Issuing €350 million in bonds: the pros and cons
After Business Today last Wednesday revealed plans for private firms and government to issue bonds worth in the region of €350 million, three leading economists – John Cassar White, Karm Farrugia and Lino Spiteri, share their views on the effect such bonds would have on Maltese banks and the economy
John Cassar White: The country is still flush with liquidity, but bonds could fuel inflation
Since banks are paying historically low interest rates on deposit accounts, many depositors are shifting their money into bonds. At the same time borrowing customers of banks are attracted by the availability of financing through the public and the stock exchange and are issuing bonds with varying lengths of maturities. The interest they are paying on these bonds is at times lower than that charged by banks to their borrowing customers. This is an added incentive to borrow directly from the public and avoid the bank intermediation. Of course the effect of this development on banks is that they are steadily losing deposits and at the same time they are seeing their lending being repaid in advance by customers who prefer to borrow from the public.
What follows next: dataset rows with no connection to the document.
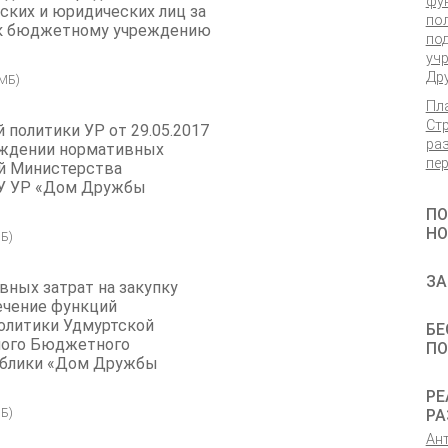
фу
ских и юридических лиц за
по
я к бюджетному учреждению
по
уч
Др
 МБ)
Пл
Ст
 политики УР от 29.05.2017
ра
рждении нормативных
пер
ий Министерства
БУ УР «Дом Дружбы
ПО
НО
Б)
ЗА
ных затрат на закупку
печение функций
олитики Удмуртской
БЕ
ного Бюджетного
П
ублики «Дом Дружбы
РЕ
Б)
РА
Ан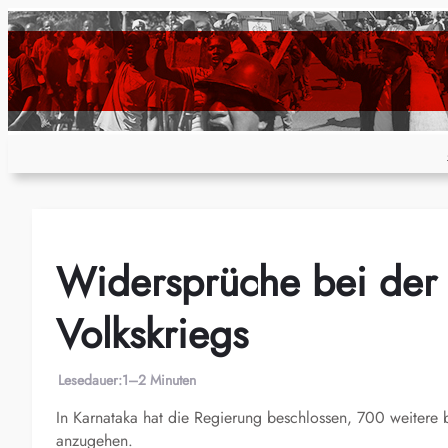
Zum
Inhalt
springen
Widersprüche bei der
Volkskriegs
Lesedauer:
1–2 Minuten
In Karnataka hat die Regierung beschlossen, 700 weitere 
anzugehen.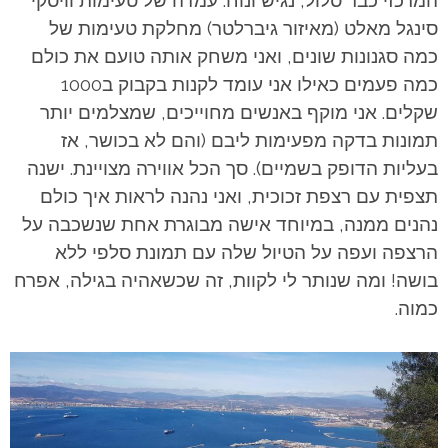
סינגל מאלט (מאיזור גיברלטר) מחלקת טעימות של
כמה סגנונות שונים, ואני משחק אותה טועם את כולם
כמה פעמים כאילו אני עומד לקנות בקבוק ב1000
שקלים. אני מוקף באנשים מחוייכים, שמצלמים יותר
תמונות בדקה מפעימות ליבם (והם לא בכושר, אז
בעליות הדופק בשמיים). סך הכל אווירה מצויינת. ישנה
תצפית עם רצפת זכוכית, ואני נהנה לראות איך כולם
נהנים ממנה, במיוחד אישה מבוגרת אחת שנשכבה על
הרצפה ועפה על הטיול שלה עם תמונת סלפי ללא
בושה! ומה שנותר לי לקוות, זה שכשאהיה בגילה, אפרח
כמוה.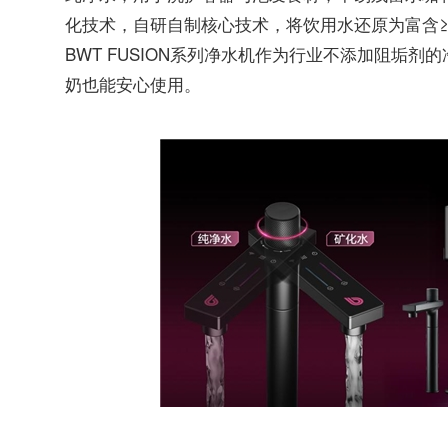
化技术，自研自制核心技术，将饮用水还原为富含≥2
BWT FUSION系列净水机作为行业不添加阻垢剂
奶也能安心使用。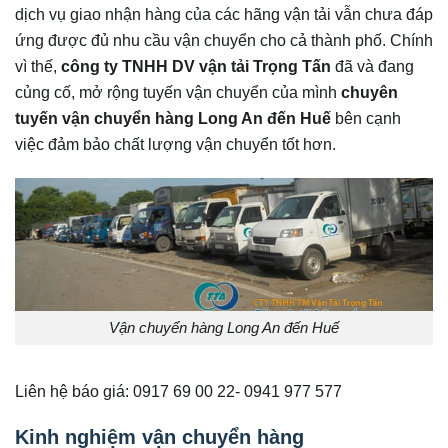
dịch vụ giao nhận hàng của các hãng vận tải vẫn chưa đáp
ứng được đủ nhu cầu vận chuyển cho cả thành phố. Chính
vì thế,
công ty TNHH DV vận tải Trọng Tấn
đã và đang
củng cố, mở rộng tuyến vận chuyển của mình
chuyên
tuyến vận chuyển hàng Long An đến Huế
bên cạnh
việc đảm bảo chất lượng vận chuyển tốt hơn.
Vận chuyển hàng Long An đến Huế
Liên hệ báo giá: 0917 69 00 22- 0941 977 577
Kinh nghiệm vận chuyển hàng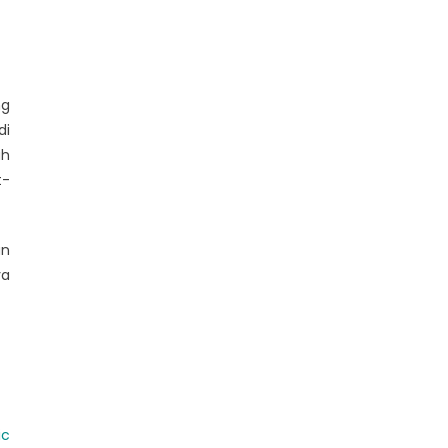
ng
di
ah
t-
an
ya
ic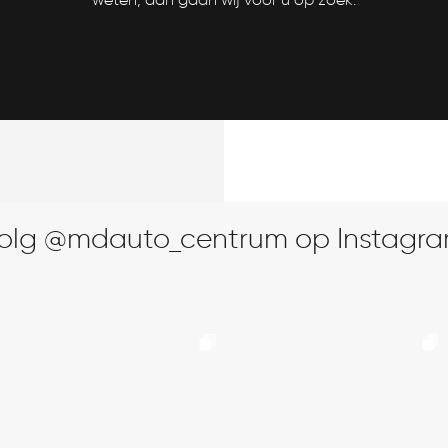
olg @mdauto_centrum op Instagr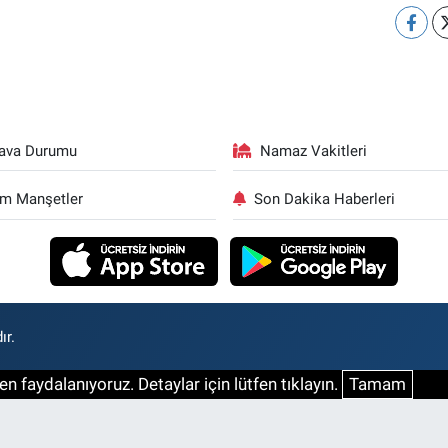
ava Durumu
Namaz Vakitleri
m Manşetler
Son Dakika Haberleri
ır.
n faydalanıyoruz. Detaylar için lütfen tıklayın.
Tamam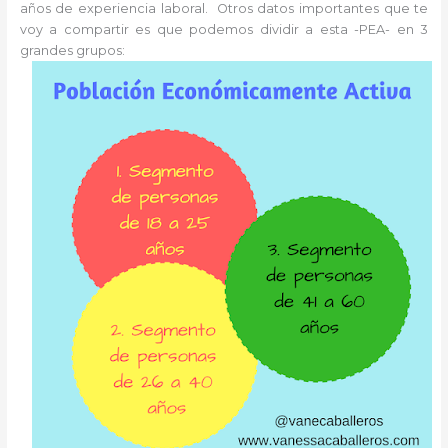
años de experiencia laboral. Otros datos importantes que te
voy a compartir es que podemos dividir a esta -PEA- en 3
grandes grupos: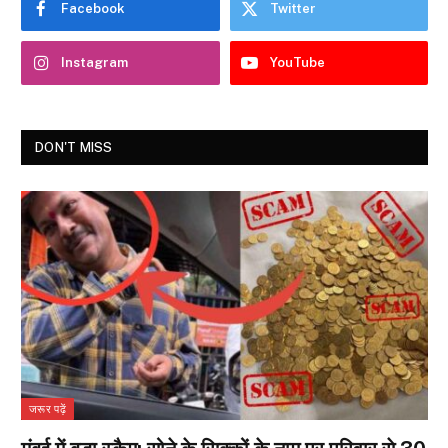
Facebook
Twitter
Instagram
YouTube
DON'T MISS
जरूर पढ़ें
Karm Farrugia: Frequency of bond issues could be too heavy on economy
A permanent feature of our banking system has always been excess liquidity, chiefly the result of our ingrained savings habit, though recently it had changed direction with the economy heading towards a savings ‘conundrum’ - good growth in the economy resulting in a lesser rate of personal saving. The banks have perennially been flush with liquidity, more so since the orchestrated repatriation of millions of liri/euros at the time when the country decided to apply for membership of the european single currency. It is to the credit of our banks that they avoided the temptation to export our savings in search of high-yield, but very risky, bonds and other ‘ fancy ‘ securities. On the other hand it is to their debit that, in their greed to retain their margins between savers and borrowers, they disincentivised the former and, on several instances, were rather mean towards the latter. Banks in fact have been themselves encouraging bonds issues, regardless of their consequences on term deposits. They make money from commissions and management fees.
Lino Spiteri: Banks, economy will not be negatively impacted
Should that amount be offered to the public and is subscribed by it to a considerable extent, that would probably lead to deposit withdrawals.